While the risks associated with the spread of COVID-19 in prisons and classrooms prompted the Cornell Prison Education to halt all courses at local prisons, the pandemic hasn’t stopped the program from serving local prison populations.
As classes are put on pause, CPEP leaders have refocused their efforts on other issues affecting inmates, including protecting inmates’ health during COVID-19. In early April, CPEP Executive Director Prof.
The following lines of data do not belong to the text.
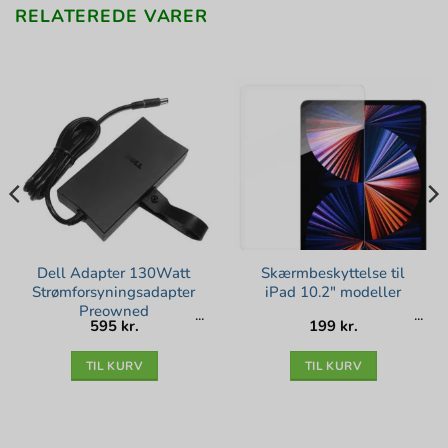
RELATEREDE VARER
Dell Adapter 130Watt
Skærmbeskyttelse til
Strømforsyningsadapter
iPad 10.2″ modeller
Preowned
595
kr.
199
kr.
lle
kr..
TIL KURV
TIL KURV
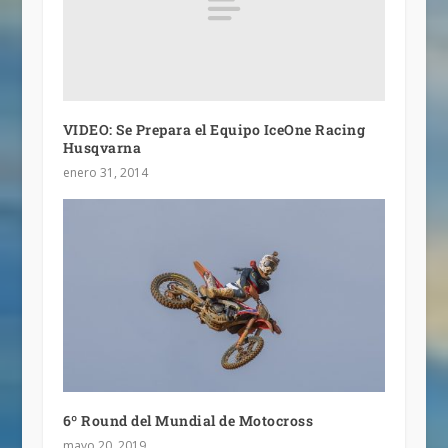
VIDEO: Se Prepara el Equipo IceOne Racing
Husqvarna
enero 31, 2014
6º Round del Mundial de Motocross
mayo 20, 2019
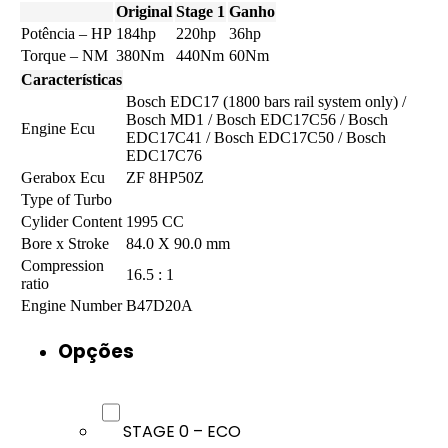
Original
Stage 1
Ganho
Potência – HP
184hp
220hp
36hp
Torque – NM
380Nm
440Nm
60Nm
Características
Bosch EDC17 (1800 bars rail system only) /
Bosch MD1 / Bosch EDC17C56 / Bosch
Engine Ecu
EDC17C41 / Bosch EDC17C50 / Bosch
EDC17C76
Gerabox Ecu
ZF 8HP50Z
Type of Turbo
Cylider Content
1995 CC
Bore x Stroke
84.0 X 90.0 mm
Compression
16.5 : 1
ratio
Engine Number
B47D20A
Opções
STAGE 0 – ECO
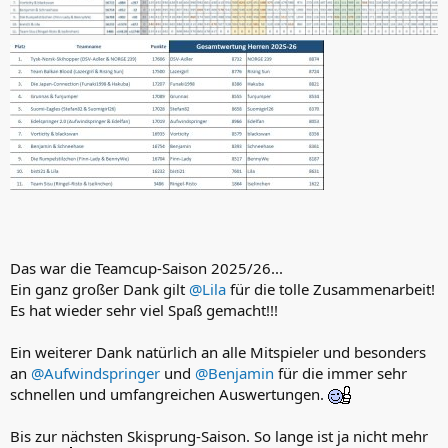
Das war die Teamcup-Saison 2025/26...
Ein ganz großer Dank gilt
@Lila
für die tolle Zusammenarbeit!
Es hat wieder sehr viel Spaß gemacht!!!
Ein weiterer Dank natürlich an alle Mitspieler und besonders
an
@Aufwindspringer
und
@Benjamin
für die immer sehr
schnellen und umfangreichen Auswertungen.
Bis zur nächsten Skisprung-Saison. So lange ist ja nicht mehr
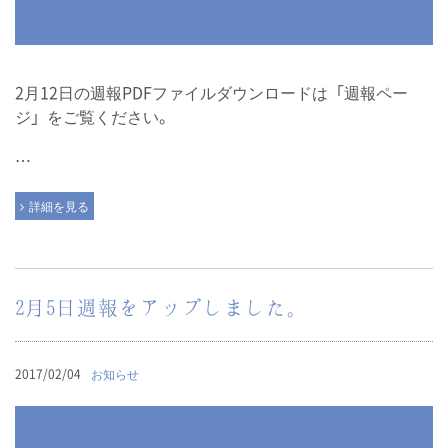
2月12日の週報PDFファイルダウンロードは「週報ペー
ジ」をご覧ください。
…
詳細を見る
2月5日週報をアップしました。
2017/02/04
お知らせ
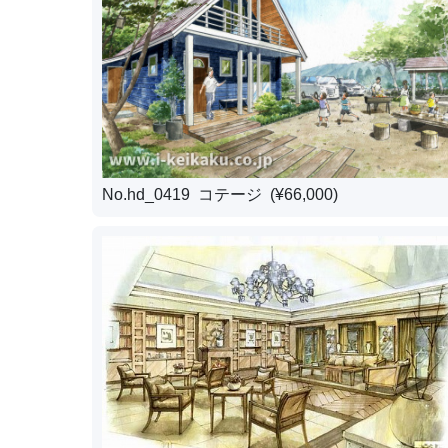
No.hd_0419 コテージ (¥66,000)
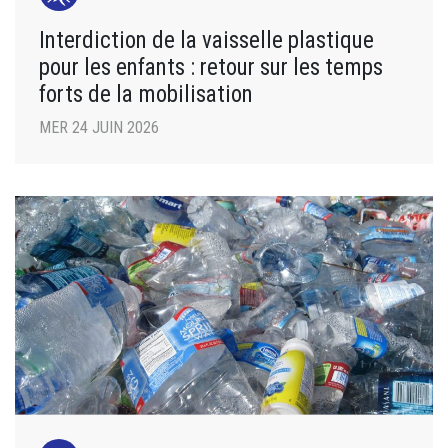
Interdiction de la vaisselle plastique
pour les enfants : retour sur les temps
forts de la mobilisation
MER 24 JUIN 2026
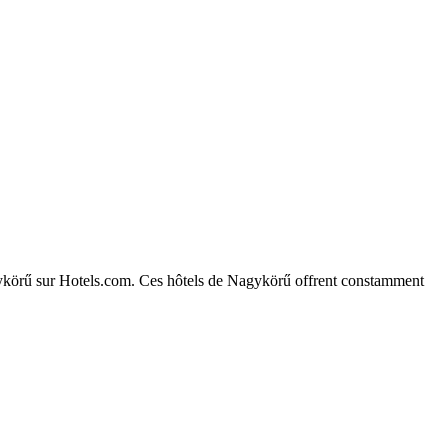
Nagykörű sur Hotels.com. Ces hôtels de Nagykörű offrent constamment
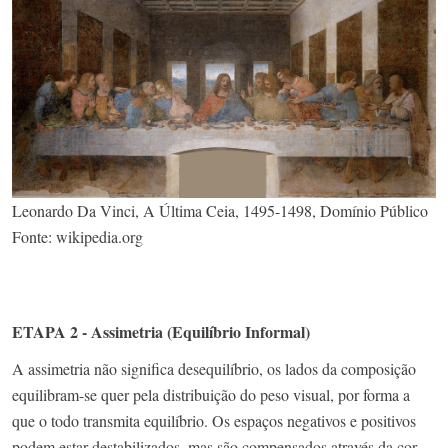
Leonardo Da Vinci, A Última Ceia, 1495-1498, Domínio Público
Fonte: wikipedia.org
ETAPA 2 - Assimetria (Equilíbrio Informal)
A assimetria não significa desequilíbrio, os lados da composição
equilibram-se quer pela distribuição do peso visual, por forma a
que o todo transmita equilíbrio. Os espaços negativos e positivos
podem estar destabilizados, mas são compensados através da cor,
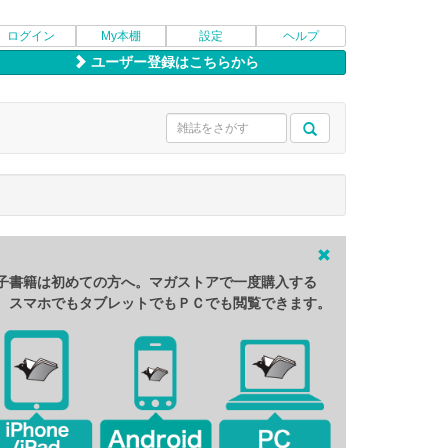
ログイン
My本棚
設定
ヘルプ
ユーザー登録はこちらから
子書籍は初めての方へ。マガストアで一度購入する
、スマホでもタブレットでもＰＣでも閲覧できます。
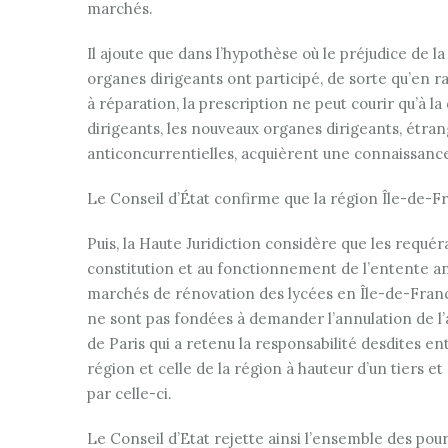
marchés.
Il ajoute que dans l’hypothèse où le préjudice de l
organes dirigeants ont participé, de sorte qu’en rai
à réparation, la prescription ne peut courir qu’à l
dirigeants, les nouveaux organes dirigeants, étra
anticoncurrentielles, acquièrent une connaissance
Le Conseil d’État confirme que la région Île-de-Fran
Puis, la Haute Juridiction considère que les requéra
constitution et au fonctionnement de l’entente ant
marchés de rénovation des lycées en Île-de-Franc
ne sont pas fondées à demander l’annulation de l’a
de Paris qui a retenu la responsabilité desdites en
région et celle de la région à hauteur d’un tiers e
par celle-ci.
Le Conseil d’Etat rejette ainsi l’ensemble des pour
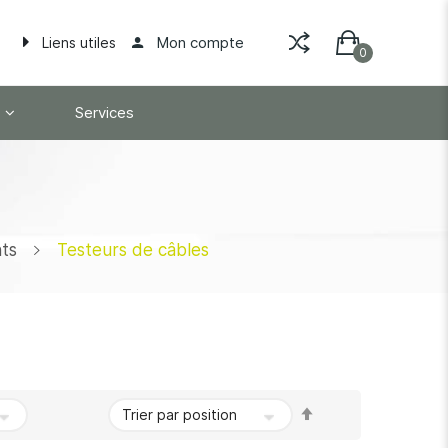
Mon compte
Liens utiles
Services
nts
Testeurs de câbles
Par
ordre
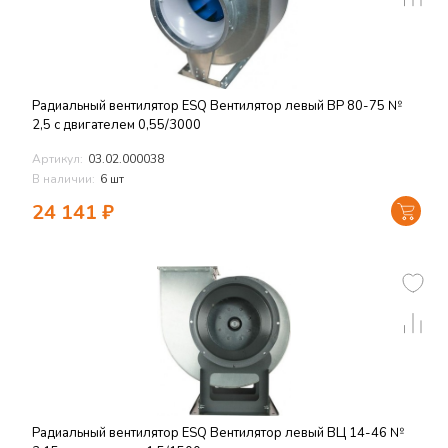
Радиальный вентилятор ESQ Вентилятор левый ВР 80-75 №
2,5 с двигателем 0,55/3000
Артикул:
03.02.000038
В наличии:
6 шт
24 141
₽
Радиальный вентилятор ESQ Вентилятор левый ВЦ 14-46 №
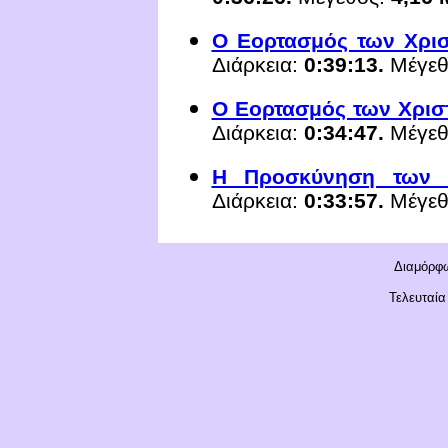
Ο Εορτασμός των Χρι
Διάρκεια:
0:
39
:
13
.
Μέγεθ
Ο Εορτασμός των Χρισ
Διάρκεια:
0:
34
:
47
.
Μέγεθ
Η Προσκύνηση των
Διάρκεια:
0:
3
3:
57
.
Μέγεθ
Διαμόρφω
Τελευταία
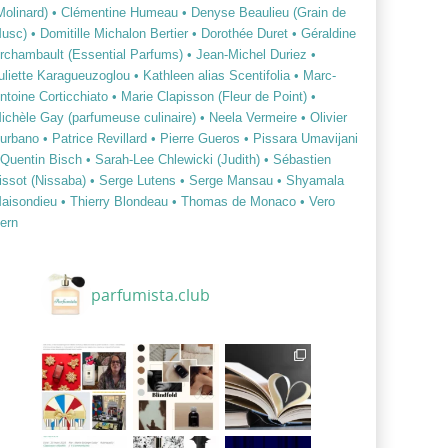
Molinard)
• Clémentine Humeau
• Denyse Beaulieu (Grain de
usc)
• Domitille Michalon Bertier
• Dorothée Duret
• Géraldine
rchambault (Essential Parfums)
• Jean-Michel Duriez
•
uliette Karagueuzoglou
• Kathleen alias Scentifolia
• Marc-
ntoine Corticchiato
• Marie Clapisson (Fleur de Point)
•
ichèle Gay (parfumeuse culinaire)
• Neela Vermeire
• Olivier
urbano
• Patrice Revillard
• Pierre Gueros
• Pissara Umavijani
 Quentin Bisch
• Sarah-Lee Chlewicki (Judith)
• Sébastien
issot (Nissaba)
• Serge Lutens
• Serge Mansau
• Shyamala
aisondieu
• Thierry Blondeau
• Thomas de Monaco
• Vero
ern
parfumista.club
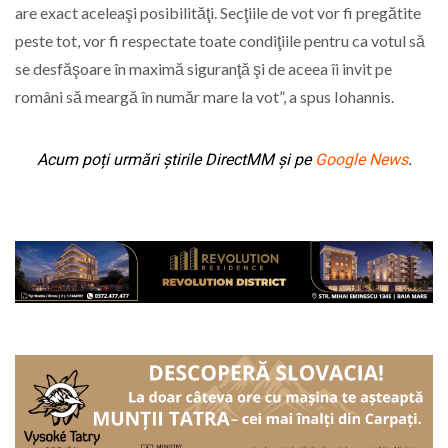
are exact aceleaşi posibilităţi. Secţiile de vot vor fi pregătite
peste tot, vor fi respectate toate condiţiile pentru ca votul să
se desfăşoare în maximă siguranţă şi de aceea îi invit pe
români să meargă în număr mare la vot”, a spus Iohannis.
Acum poți urmări știrile DirectMM și pe
Google News
.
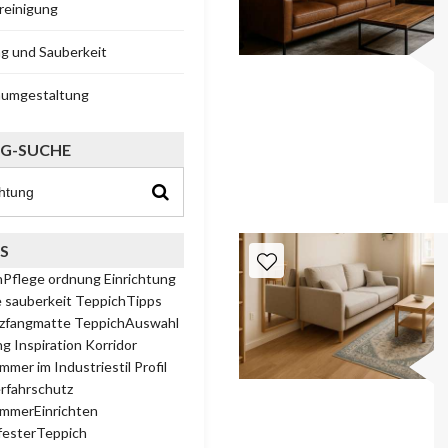
reinigung
g und Sauberkeit
aumgestaltung
G-SUCHE
S
hPflege
ordnung
Einrichtung
e
sauberkeit
TeppichTipps
zfangmatte
TeppichAuswahl
ng
Inspiration
Korridor
mer im Industriestil
Profil
rfahrschutz
immerEinrichten
festerTeppich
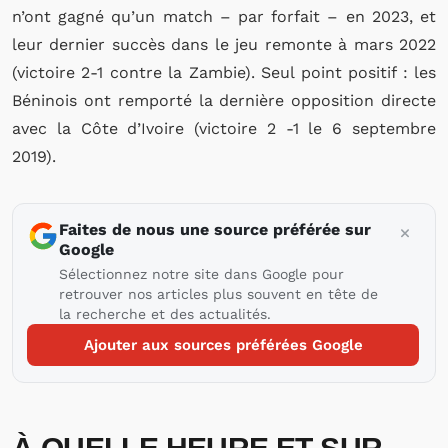
n’ont gagné qu’un match – par forfait – en 2023, et
leur dernier succès dans le jeu remonte à mars 2022
(victoire 2-1 contre la Zambie). Seul point positif : les
Béninois ont remporté la dernière opposition directe
avec la Côte d’Ivoire (victoire 2 -1 le 6 septembre
2019).
Faites de nous une source préférée sur
Google
Sélectionnez notre site dans Google pour
retrouver nos articles plus souvent en tête de
la recherche et des actualités.
Ajouter aux sources préférées Google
Rob Scott, plant science, reached out to the New York Department of Corrections to suggest providing masks or face coverings to the prison population to protect against the spread of the virus.
Acting Commissioner Anthony J. Annuci approved the request, and the state’s college-in-prison programs quietly rallied to raise funds to provide a mask for everyone in state prisons — a current total of 42,784 people — within a week.
“While the [incarcerated] population has the option to fashion their own state-issued handkerchiefs into masks, there is no question that the availability of these new cloth masks, which have been designed as masks and can be readily washed and reused, will be a much more attractive option for the population,” Annuci said in a May 1 press release.
As a result of these efforts, the New York Consortium for Higher Education in Prison, a coalition of providers working to bring higher education to men and women during and after incarceration, will provide protective face masks to the entire incarcerated population in New York State.
This first purchase of 10,000 reusable masks for the nearly 43,000 incarcerated people in the state is a step forward to help protect those behind bars, for whom social distancing is almost impossible.
Tess Wheelwright MFA ’16, the academic director of CPEP and lecturer, researched mask design and identified one that best fit the needs of the correctional environment, which are plain, uniform masks that are reusable, washable and affordable.
Through Cornell networks, she also found a trusted local manufacturer, Finger Lakes Textiles, of the not-for-profit organization Mozaic. Locally, CPEP Teaching Assistant Ben Finegan ’19 reached out to Mutual Aid Tompkins, a county-based group who pledged a contribution to the cause.
Scott explained that this was not an initiative of any single program, but rather the result of the combined efforts and speedy responses from many programs across the state.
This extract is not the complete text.